During the production of the Indiana Jones feature films, the cast and crew frequently questioned creator George Lucas about the Indiana Jones character's life growing up. During the concept stages of Indiana Jones and the Last Crusade, Lucas and director Steven Spielberg decided to reveal some of this backstory in the film's opening scenes. For these scenes, Lucas chose River Phoenix to portray the character, as Harrison Ford believed that Phoenix most resembled Ford as a young man. Phoenix had appeared as the son of Ford's character in The Mosquito Coast.
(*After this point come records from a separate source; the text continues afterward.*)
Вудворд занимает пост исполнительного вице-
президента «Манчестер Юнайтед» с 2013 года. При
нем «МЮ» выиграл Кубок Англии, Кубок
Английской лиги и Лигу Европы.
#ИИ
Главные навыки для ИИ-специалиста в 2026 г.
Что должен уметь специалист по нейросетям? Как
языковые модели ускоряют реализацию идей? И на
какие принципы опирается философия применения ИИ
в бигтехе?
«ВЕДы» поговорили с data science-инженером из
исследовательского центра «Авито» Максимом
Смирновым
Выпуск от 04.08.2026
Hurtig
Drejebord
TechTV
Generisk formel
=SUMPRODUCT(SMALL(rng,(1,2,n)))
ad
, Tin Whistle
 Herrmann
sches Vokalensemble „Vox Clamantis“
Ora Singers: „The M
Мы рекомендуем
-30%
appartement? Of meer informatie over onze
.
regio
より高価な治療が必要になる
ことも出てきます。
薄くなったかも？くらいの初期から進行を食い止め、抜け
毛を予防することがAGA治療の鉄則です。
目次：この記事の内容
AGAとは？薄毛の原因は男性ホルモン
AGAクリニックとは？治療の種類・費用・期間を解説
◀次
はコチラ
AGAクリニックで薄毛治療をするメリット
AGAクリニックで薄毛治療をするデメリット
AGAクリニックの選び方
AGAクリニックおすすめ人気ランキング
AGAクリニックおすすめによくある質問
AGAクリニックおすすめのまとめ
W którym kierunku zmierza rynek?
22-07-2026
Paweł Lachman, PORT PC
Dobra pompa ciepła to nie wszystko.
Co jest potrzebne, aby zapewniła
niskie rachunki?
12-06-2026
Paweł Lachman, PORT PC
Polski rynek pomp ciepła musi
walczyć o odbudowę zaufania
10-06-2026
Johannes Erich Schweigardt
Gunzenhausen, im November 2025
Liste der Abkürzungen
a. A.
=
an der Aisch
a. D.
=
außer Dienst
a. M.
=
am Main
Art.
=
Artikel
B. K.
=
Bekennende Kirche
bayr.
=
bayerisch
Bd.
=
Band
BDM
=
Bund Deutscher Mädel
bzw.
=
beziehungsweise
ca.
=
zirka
This decision to reveal an adventure of a young Indiana led Lucas to the idea of creating the series. The total budget for the series was $27 million while each episode cost $1.7 million.

===Writing===
Lucas wrote an extensive timeline detailing the life of Indiana Jones, assembling the elements for about 70 episodes, starting in 1905 and leading all the way up to the feature films. Each outline included the place, date and the historical persons Indy would meet in that episode, and would then be turned over to one of the series writers. When the series came to an end about 31 of the 70 stories had been filmed. Had the series been renewed for a third season, Young Indy would have been introduced to younger versions of characters from Raiders of the Lost Ark: Abner Ravenwood ("Jerusalem, June 1909") and René Belloq ("Honduras, December 1920"). Other episodes would have filled in the blanks between existing ones ("Le Havre, June 1916", "Berlin, Late August, 1916"), and there would even have been some adventures starring a five-year-old Indy (including "Princeton, May 1905").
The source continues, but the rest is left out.